Exercise goal: Find the word "bassa" in the data, then copy each line where it is found.

Exercise data:
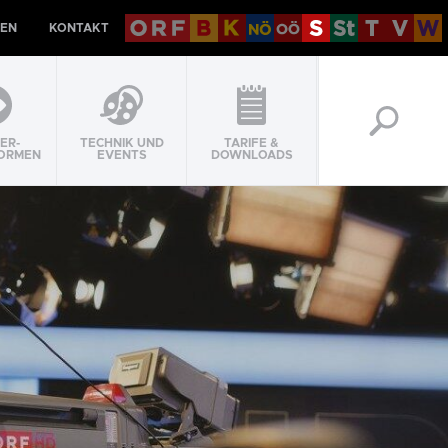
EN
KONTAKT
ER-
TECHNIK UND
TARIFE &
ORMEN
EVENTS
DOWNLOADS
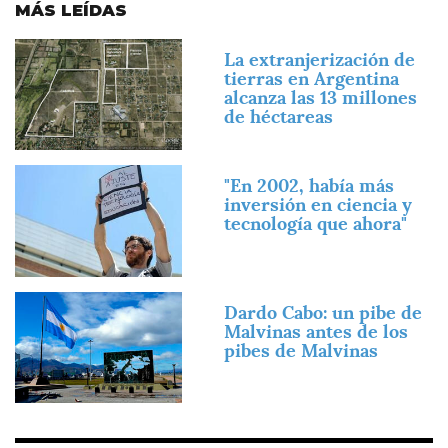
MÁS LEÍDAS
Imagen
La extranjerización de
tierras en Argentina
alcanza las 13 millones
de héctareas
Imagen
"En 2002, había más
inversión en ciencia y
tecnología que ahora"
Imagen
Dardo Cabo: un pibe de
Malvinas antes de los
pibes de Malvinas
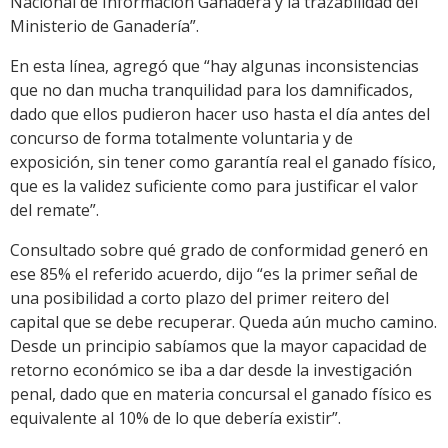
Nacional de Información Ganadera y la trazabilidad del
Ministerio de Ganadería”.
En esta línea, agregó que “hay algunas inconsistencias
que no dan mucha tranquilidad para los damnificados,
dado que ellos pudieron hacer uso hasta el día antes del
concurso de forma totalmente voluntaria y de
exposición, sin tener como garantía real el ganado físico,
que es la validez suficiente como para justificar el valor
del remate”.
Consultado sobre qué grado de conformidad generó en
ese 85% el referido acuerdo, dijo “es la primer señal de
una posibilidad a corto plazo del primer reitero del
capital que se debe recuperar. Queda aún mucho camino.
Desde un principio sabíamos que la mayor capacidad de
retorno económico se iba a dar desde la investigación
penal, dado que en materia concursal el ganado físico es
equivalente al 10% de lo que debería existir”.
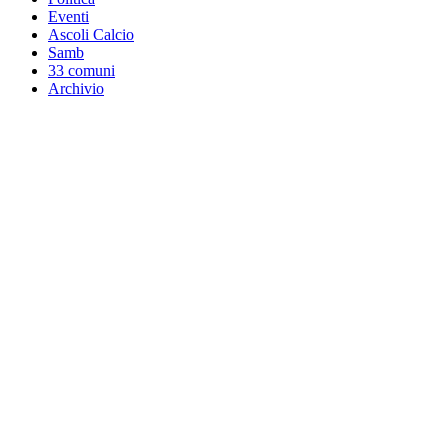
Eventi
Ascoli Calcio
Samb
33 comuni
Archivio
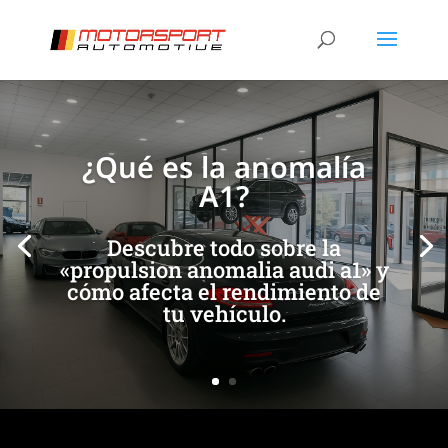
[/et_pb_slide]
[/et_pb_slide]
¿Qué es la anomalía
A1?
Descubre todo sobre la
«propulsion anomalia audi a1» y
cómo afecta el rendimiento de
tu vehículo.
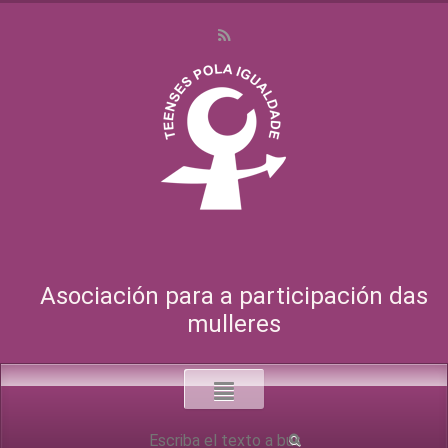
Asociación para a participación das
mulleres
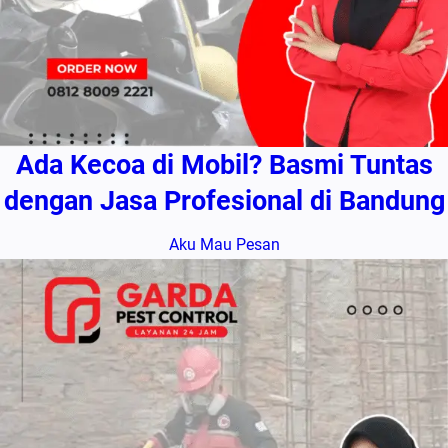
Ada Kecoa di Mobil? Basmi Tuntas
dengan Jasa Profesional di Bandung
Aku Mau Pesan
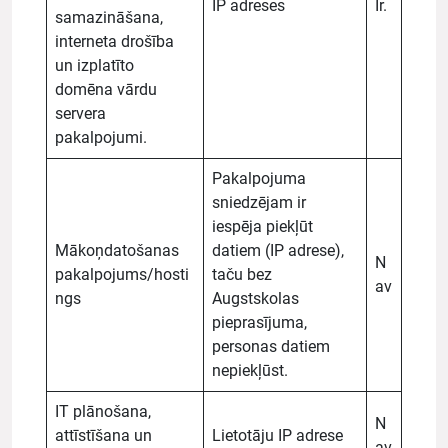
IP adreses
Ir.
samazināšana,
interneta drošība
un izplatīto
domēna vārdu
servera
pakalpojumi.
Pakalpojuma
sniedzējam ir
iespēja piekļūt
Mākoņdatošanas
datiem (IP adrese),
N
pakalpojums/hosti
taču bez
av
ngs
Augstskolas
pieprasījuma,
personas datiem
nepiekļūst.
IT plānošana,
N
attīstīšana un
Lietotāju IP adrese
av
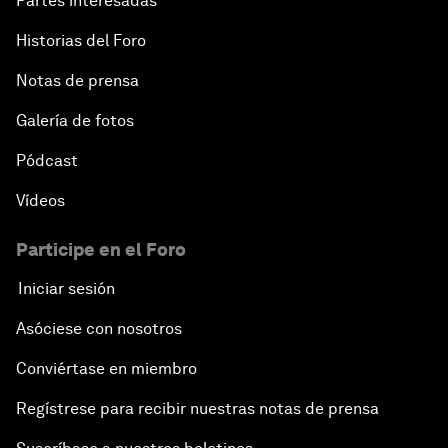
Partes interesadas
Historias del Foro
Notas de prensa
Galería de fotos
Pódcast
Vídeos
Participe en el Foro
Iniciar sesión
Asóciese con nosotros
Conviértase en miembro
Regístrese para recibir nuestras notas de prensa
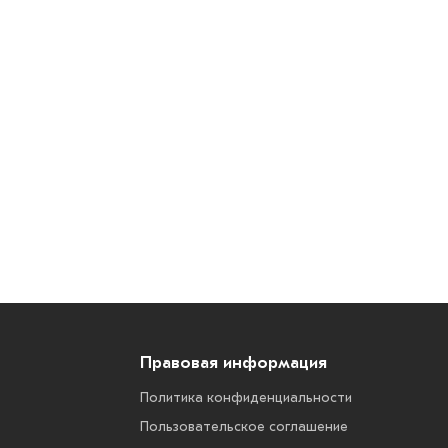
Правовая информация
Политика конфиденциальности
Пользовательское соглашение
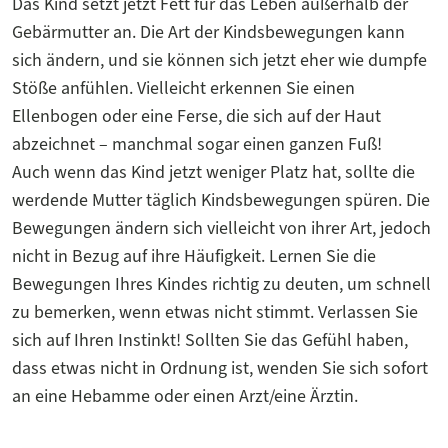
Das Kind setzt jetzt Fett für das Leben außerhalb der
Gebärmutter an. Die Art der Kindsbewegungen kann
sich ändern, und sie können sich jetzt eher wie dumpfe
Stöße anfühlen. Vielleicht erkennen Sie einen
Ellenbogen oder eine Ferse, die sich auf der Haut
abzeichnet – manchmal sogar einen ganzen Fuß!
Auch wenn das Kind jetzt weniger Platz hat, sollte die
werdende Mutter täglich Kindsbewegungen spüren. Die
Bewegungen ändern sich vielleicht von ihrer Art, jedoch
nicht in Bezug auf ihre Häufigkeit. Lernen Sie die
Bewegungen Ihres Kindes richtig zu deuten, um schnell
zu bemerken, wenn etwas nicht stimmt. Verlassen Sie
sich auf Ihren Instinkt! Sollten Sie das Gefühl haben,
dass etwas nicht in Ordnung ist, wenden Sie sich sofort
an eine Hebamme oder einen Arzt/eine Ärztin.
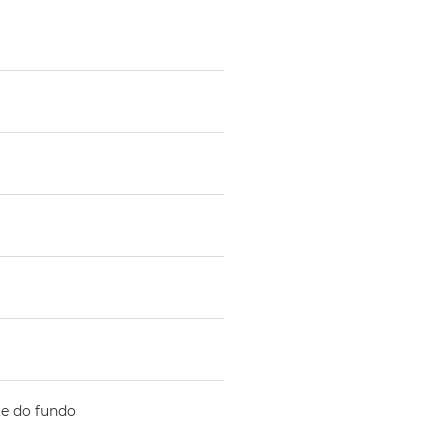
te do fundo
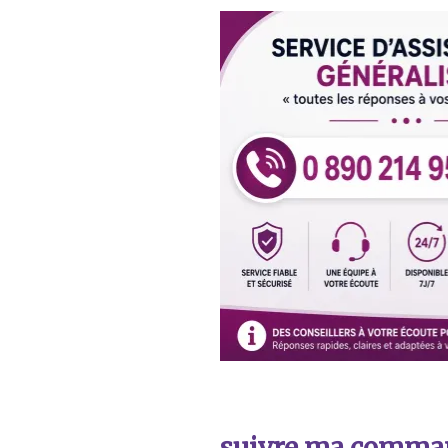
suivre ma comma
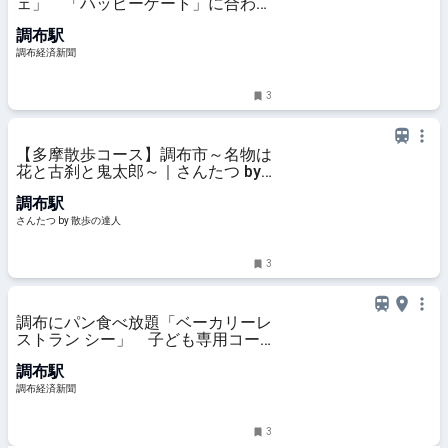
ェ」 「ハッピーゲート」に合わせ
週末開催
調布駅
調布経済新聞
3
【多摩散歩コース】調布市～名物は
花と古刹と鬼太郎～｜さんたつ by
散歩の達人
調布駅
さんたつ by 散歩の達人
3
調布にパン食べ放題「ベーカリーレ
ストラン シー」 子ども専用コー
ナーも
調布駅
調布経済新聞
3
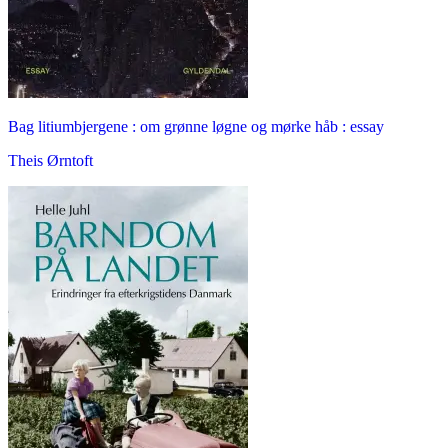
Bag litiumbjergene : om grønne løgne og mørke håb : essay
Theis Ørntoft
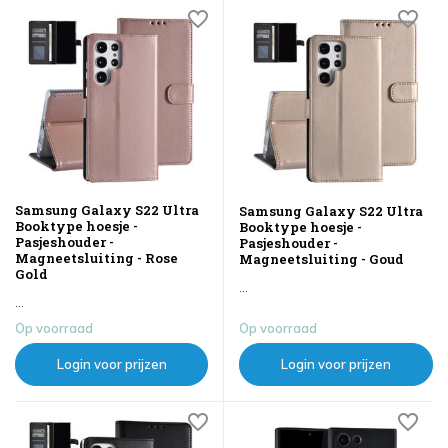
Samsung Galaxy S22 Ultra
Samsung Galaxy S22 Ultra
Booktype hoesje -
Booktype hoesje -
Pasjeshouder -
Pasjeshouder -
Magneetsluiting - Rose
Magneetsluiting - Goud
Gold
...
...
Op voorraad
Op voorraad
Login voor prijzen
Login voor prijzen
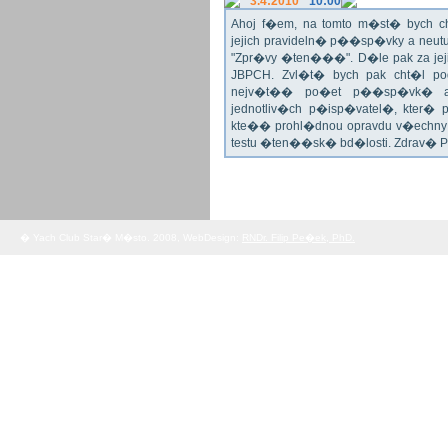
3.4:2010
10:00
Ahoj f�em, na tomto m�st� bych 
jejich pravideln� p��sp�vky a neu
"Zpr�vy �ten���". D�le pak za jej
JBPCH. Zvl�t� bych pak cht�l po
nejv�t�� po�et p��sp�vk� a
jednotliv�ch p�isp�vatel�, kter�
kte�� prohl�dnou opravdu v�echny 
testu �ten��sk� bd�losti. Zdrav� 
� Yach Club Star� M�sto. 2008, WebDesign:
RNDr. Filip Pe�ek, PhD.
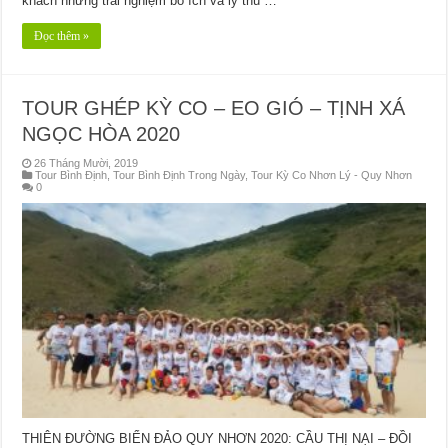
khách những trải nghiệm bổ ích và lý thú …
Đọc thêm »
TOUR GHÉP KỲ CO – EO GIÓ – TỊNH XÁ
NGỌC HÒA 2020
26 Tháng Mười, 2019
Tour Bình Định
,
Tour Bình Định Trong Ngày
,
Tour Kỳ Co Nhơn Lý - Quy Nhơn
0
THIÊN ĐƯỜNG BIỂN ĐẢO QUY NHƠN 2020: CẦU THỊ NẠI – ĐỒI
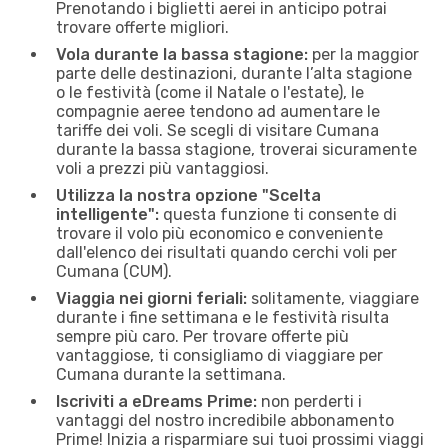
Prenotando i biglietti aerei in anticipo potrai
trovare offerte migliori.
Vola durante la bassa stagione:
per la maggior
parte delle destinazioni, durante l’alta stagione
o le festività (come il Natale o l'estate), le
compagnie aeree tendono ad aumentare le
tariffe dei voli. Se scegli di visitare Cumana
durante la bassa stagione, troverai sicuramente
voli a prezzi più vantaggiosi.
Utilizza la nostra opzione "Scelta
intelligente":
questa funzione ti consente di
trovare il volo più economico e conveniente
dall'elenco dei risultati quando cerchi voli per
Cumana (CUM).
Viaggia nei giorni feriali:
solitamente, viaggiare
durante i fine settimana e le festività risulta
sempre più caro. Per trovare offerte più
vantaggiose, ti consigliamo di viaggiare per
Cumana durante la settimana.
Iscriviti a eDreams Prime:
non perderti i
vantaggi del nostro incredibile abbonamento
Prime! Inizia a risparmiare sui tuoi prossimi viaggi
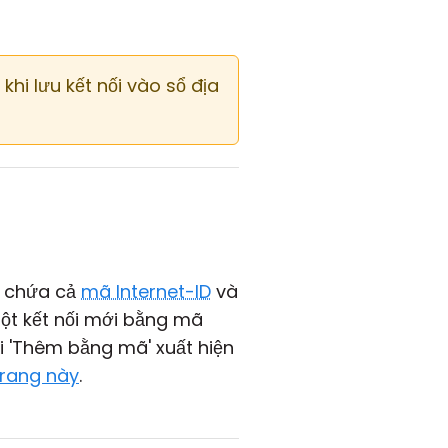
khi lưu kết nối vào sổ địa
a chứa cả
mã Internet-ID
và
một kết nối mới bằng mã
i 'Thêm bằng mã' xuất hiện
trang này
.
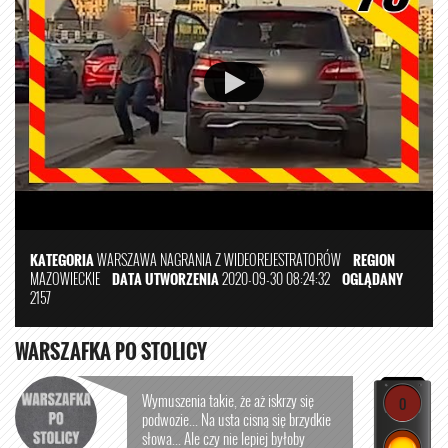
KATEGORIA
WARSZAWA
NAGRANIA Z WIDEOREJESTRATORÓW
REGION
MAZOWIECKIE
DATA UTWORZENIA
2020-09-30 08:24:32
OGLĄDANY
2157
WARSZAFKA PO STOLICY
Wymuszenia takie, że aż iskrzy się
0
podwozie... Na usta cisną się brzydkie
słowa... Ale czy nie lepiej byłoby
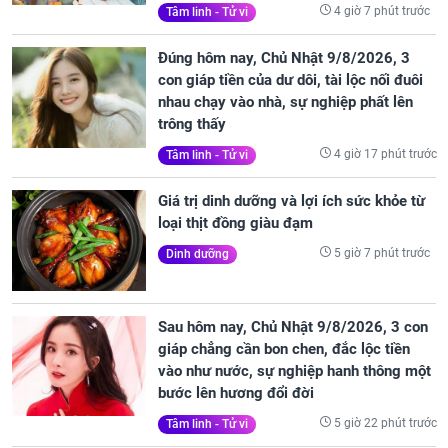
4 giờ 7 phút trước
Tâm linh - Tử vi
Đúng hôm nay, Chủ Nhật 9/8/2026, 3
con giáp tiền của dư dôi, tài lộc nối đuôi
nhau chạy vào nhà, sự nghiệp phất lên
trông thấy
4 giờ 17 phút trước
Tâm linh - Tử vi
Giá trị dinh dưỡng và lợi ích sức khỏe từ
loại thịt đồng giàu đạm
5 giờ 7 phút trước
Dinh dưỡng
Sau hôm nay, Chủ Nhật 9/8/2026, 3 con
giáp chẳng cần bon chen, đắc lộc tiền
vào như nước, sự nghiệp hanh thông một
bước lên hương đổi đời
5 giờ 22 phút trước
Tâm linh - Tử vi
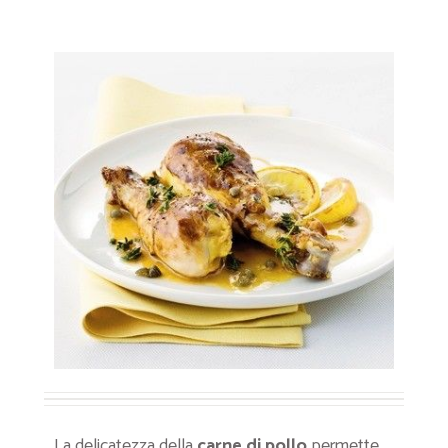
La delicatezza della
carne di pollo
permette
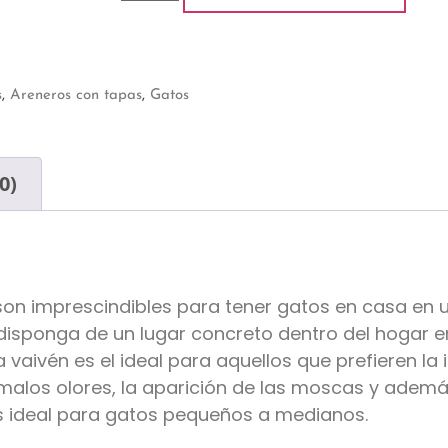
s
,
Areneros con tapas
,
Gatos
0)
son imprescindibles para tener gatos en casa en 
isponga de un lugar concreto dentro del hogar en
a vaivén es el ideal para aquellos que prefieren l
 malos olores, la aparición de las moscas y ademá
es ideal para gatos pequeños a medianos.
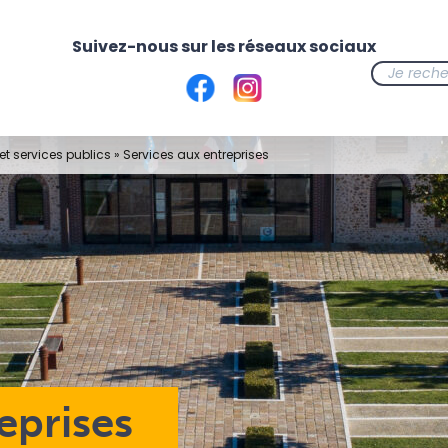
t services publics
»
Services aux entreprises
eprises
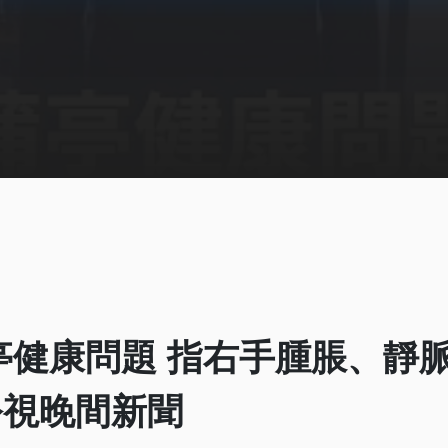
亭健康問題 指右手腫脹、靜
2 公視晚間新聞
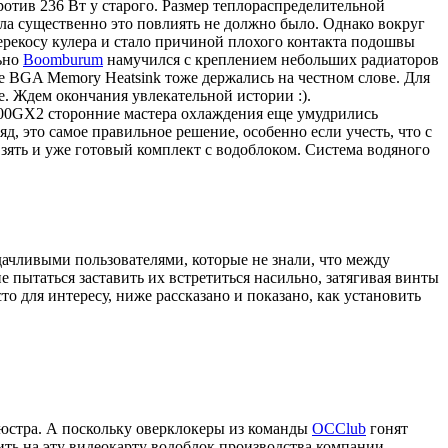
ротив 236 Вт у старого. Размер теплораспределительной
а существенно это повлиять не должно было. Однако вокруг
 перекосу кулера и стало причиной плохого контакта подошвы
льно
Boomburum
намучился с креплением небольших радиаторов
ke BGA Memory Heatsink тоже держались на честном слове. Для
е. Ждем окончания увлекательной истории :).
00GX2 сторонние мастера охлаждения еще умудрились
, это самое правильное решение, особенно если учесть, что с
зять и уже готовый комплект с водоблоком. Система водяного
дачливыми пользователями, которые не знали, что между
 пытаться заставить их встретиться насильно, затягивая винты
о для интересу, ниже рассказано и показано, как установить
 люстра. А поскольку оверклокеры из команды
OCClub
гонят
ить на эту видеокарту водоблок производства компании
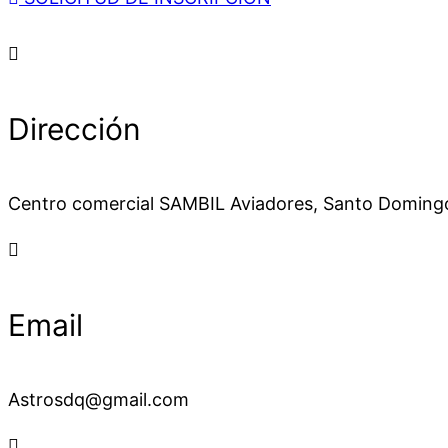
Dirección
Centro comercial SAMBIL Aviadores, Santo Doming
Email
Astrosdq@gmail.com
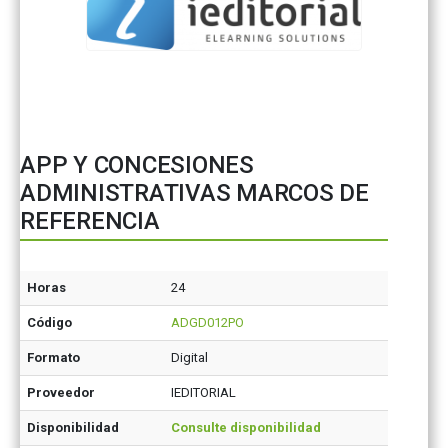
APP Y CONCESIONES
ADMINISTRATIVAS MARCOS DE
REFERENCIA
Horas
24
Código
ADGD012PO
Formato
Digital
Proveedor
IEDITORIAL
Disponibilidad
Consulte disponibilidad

Answer to the problem:
Vola durante la bassa stagione:
durante la bassa stagione, troverai sicuramente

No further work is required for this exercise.